Here is the sample example that I tried on my local setup.

SELECT * FROM ORA_EMPLOYEE
WHERE CUSTOMERID = ‘053141245124’;

Cardinality of ORA_EMPLOYEE table: 42 Millions
Original Execution Time: 29 secs

Then I set the the PUSHDOWN parameter to ‘Y’ using alter statement.

ALTER SERVER ora_server
OPTIONS (ADD PUSHDOWN ‘Y’);
 ALTER SERVER ora_server
                OPTIONS (ADD PUSHDOWN ‘Y’);

Final Execution Time: < 1 sec

This simple example proves the importance of this parameter in the federated environment.

2) DB2_MAXIMAL_PUSHDOWN

This parameter determines whether to use the execution plan based on cost , or to favor pushing down the maximum number of operations to the remote data source. Setting this parameter to ‘Y’ will choose the execution plan with the lowest number of SHIP operators.

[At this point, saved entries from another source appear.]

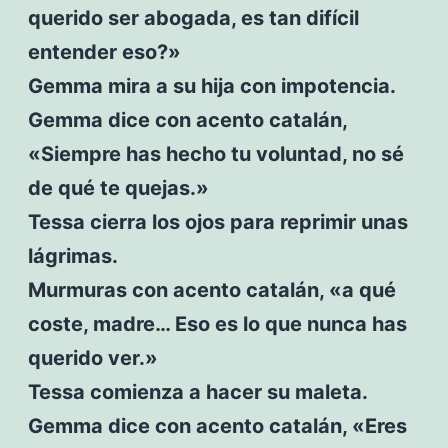
querido ser abogada, es tan difícil
entender eso?»
Gemma mira a su hija con impotencia.
Gemma dice con acento catalán,
«Siempre has hecho tu voluntad, no sé
de qué te quejas.»
Tessa cierra los ojos para reprimir unas
lágrimas.
Murmuras con acento catalán, «a qué
coste, madre… Eso es lo que nunca has
querido ver.»
Tessa comienza a hacer su maleta.
Gemma dice con acento catalán, «Eres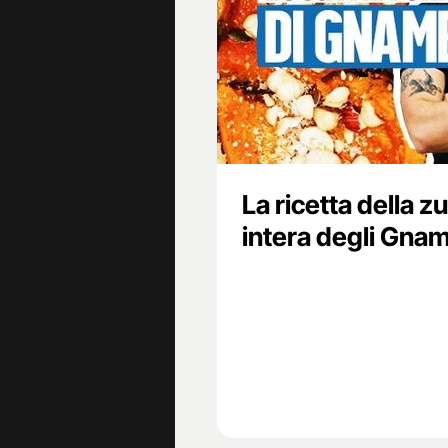
La ricetta della z
intera degli Gna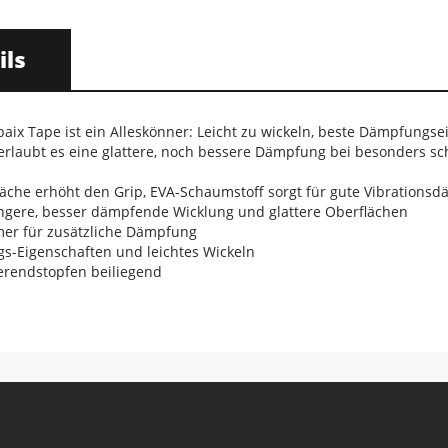
ils
aix Tape ist ein Alleskönner: Leicht zu wickeln, beste Dämpfungse
erlaubt es eine glattere, noch bessere Dämpfung bei besonders sc
läche erhöht den Grip, EVA-Schaumstoff sorgt für gute Vibrations
 engere, besser dämpfende Wicklung und glattere Oberflächen
omer für zusätzliche Dämpfung
s-Eigenschaften und leichtes Wickeln
erendstopfen beiliegend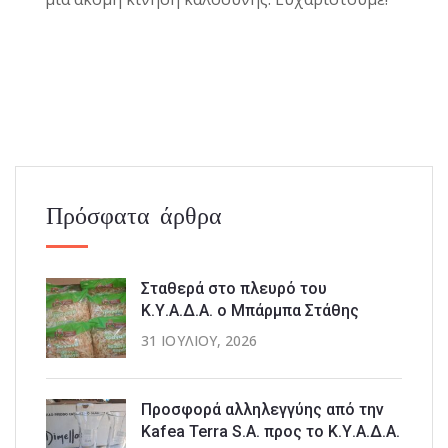
Πρόσφατα άρθρα
Σταθερά στο πλευρό του
Κ.Υ.Α.Δ.Α. ο Μπάρμπα Στάθης
31 ΙΟΥΛΊΟΥ, 2026
Προσφορά αλληλεγγύης από την
Kafea Terra S.A. προς το Κ.Υ.Α.Δ.Α.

Decision will not consider the statistical information of nicknames, nor will it consider the CPU_RATIO and IO_RATIO settings. That means this parameter will force optimizer to use the execution plans favoring pushdown mechanism. Most of the times these plans are the optimal execution plans but there can be exceptions.

SET SERVER OPTION DB2_MAXIMAL_PUSHDOWN
TO ‘Y’ FOR SERVER ora_server;

3) DB2_SELECT_SCALAR_SQ

During the initial stage of project on the federated environment, we had problems with some queries that had sub-queries in their SELECT list.

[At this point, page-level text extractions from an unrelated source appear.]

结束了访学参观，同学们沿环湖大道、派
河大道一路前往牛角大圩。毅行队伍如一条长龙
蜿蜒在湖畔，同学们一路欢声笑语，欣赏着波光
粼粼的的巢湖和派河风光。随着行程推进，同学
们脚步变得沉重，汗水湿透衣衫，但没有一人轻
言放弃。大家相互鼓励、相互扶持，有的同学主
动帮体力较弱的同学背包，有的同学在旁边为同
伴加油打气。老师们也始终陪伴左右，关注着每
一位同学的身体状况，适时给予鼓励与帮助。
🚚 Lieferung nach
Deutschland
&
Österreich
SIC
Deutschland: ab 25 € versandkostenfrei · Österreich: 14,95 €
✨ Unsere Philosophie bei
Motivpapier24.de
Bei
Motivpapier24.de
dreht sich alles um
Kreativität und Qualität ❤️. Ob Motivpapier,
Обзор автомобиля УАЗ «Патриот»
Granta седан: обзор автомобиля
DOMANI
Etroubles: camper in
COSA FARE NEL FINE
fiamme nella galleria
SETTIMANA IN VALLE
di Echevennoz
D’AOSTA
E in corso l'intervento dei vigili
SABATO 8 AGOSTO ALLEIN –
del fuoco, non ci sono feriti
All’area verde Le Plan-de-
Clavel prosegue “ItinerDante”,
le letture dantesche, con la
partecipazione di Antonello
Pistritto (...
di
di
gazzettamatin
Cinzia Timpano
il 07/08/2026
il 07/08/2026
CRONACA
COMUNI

Consider the following example –

SELECT emp_name, (SELECT job_desc from job
    where emp_no =123) from ora_emp;

In such cases, if there is a remote object referred in the sub-queries, the DB2 optimizer ignores pushdown, and the performance of such queries is degraded. We had many such queries, used for reporting purpose, where we had serious performance bottlenecks. When we made a contact with the IBM Labs, they suggested setting this parameter to ‘Y’ which allowed pushdown of such queries thereby improving the performance of the system.

 SET SERVER OPTION db2_select_scalar_SQ TO ‘Y’
for server  ora_server;

NOTE: One needs to be careful while using this parameter since it can be prove dangerous and may send the unsupported SQL for pushdown thereby causing FAILURE.

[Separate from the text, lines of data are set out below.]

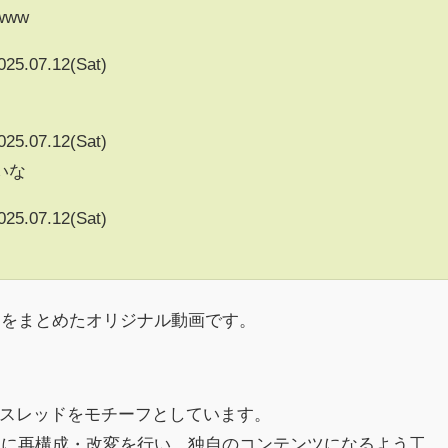
www
025.07.12(Sat)
025.07.12(Sat)
いな
025.07.12(Sat)
クをまとめたオリジナル動画です。
h)のスレッドをモチーフとしています。
めに再構成・改変を行い、独自のコンテンツになるよう工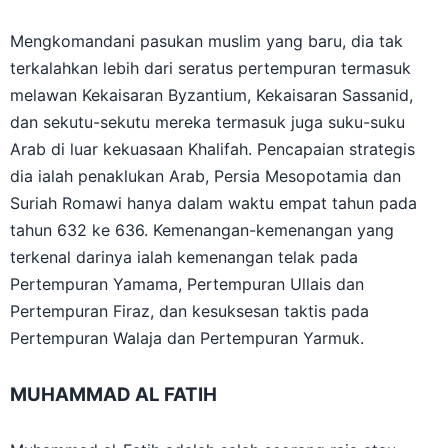
Mengkomandani pasukan muslim yang baru, dia tak
terkalahkan lebih dari seratus pertempuran termasuk
melawan Kekaisaran Byzantium, Kekaisaran Sassanid,
dan sekutu-sekutu mereka termasuk juga suku-suku
Arab di luar kekuasaan Khalifah. Pencapaian strategis
dia ialah penaklukan Arab, Persia Mesopotamia dan
Suriah Romawi hanya dalam waktu empat tahun pada
tahun 632 ke 636. Kemenangan-kemenangan yang
terkenal darinya ialah kemenangan telak pada
Pertempuran Yamama, Pertempuran Ullais dan
Pertempuran Firaz, dan kesuksesan taktis pada
Pertempuran Walaja dan Pertempuran Yarmuk.
MUHAMMAD AL FATIH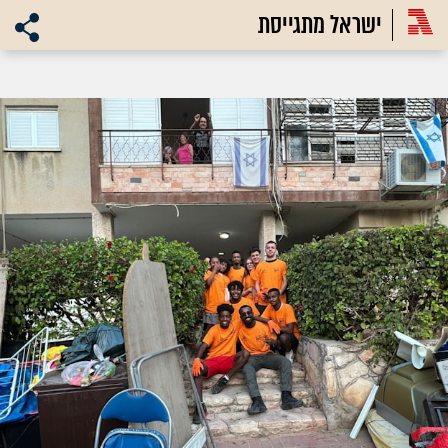
ישראל מתגייסת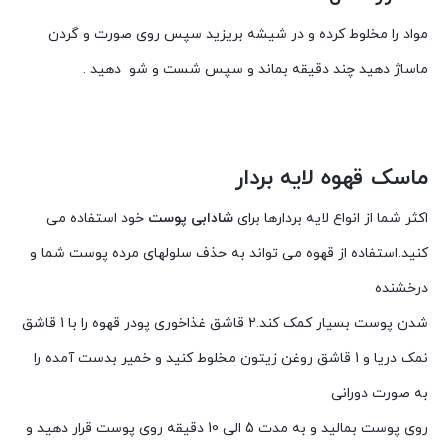
مواد را مخلوط کرده و در شیشه بریزید سپس روی صورت و گردن
ماساژ دهید چند دقیقه بماند و سپس شست و شو دهید .
ماسک قهوه لایه بردار
اکثر شما از انواع لایه بردارها برای
شادابی پوست
خود استفاده می
کنید.استفاده از قهوه می تواند به حذف سلولهای مرده پوست شما و
درخشنده
شدن پوست بسیار کمک کند.2 قاشق غذاخوری پودر قهوه را با 1 قاشق
نمک دریا و 1 قاشق روغن زیتون مخلوط کنید و خمیر بدست آمده را
به صورت دورانی
روی پوست بمالید و به مدت 5 الی 10 دقیقه روی پوست قرار دهید و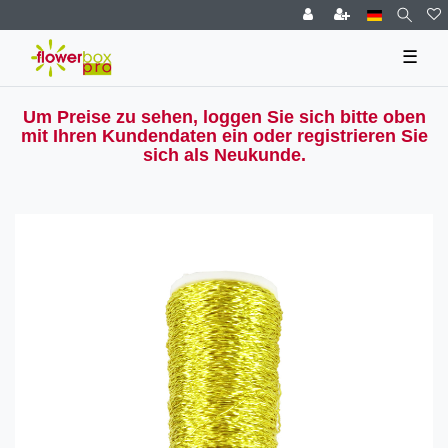
☰
Um Preise zu sehen, loggen Sie sich bitte oben
mit Ihren Kundendaten ein oder registrieren Sie
sich als Neukunde.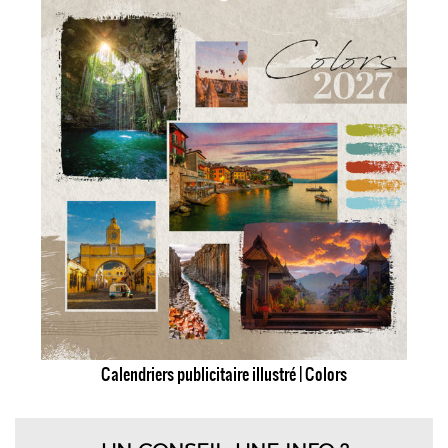
Calendriers publicitaire illustré | Colors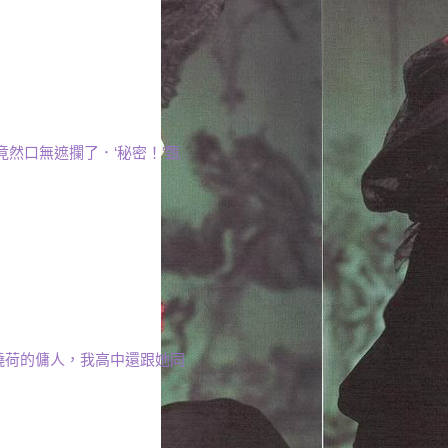
．
竟然口無遮攔了．‘秘密！’甄
關曉荷的傭人，我高中還跟她同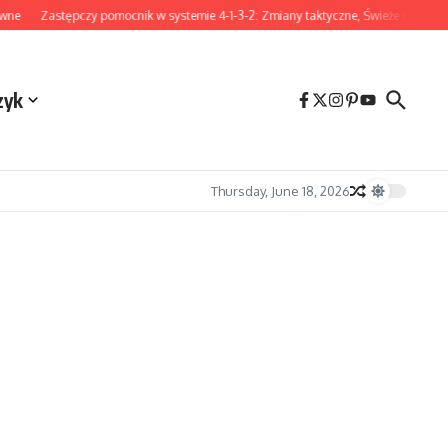
Zastępczy pomocnik w systemie 4-1-3-2: Zmiany taktyczne, Świeże nogi, Wpływ na
zyk
Thursday, June 18, 2026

4) DB2_SCALARFUNC_SCALAR_SQ

In a federated environment, when we want to use a scalar function that was created in the remote data source, we cannot use it directly. We need to create a function template in the local database and then map this template with definition of the function in the remote data source. Here are the commands for creating a function template and mapping the user with the remote function.

Creating the template for remote functions with no compatible counterpart –

 CREATE FUNCTION localFunc_tmpl(INTEGER)
RETURNS INTEGER AS TEMPLATE
DETERMINISTIC
NO EXTERNAL ACTION;

Mapping the template with remote function

CREATE FUNCTION MAPPING func_mapping
FOR localFunc_tmpl SERVER ORACLE_SERVER OPTIONS(REMOTE_NAME ‘RemoteFuncName’);

This parameter is used to tell the DB2 optimizer that sub-query is allowed as a parameter to the function. After creating the function template and mapping it with the remote function we can use that function in our queries. But in any case if we need to pass the parameter in the form of a sub-query, we need to set this parameter to ‘Y’ so that operation will not cause any FAILURE.

Consider the following sample query.

SELECT localFunc_tmpl
(select empno from ora_employee WHERE employee_name=‘PRASAD’);

To make such queries workable, we need to set DB2_SCALARFUNC_SCALAR_SQ to ‘Y’.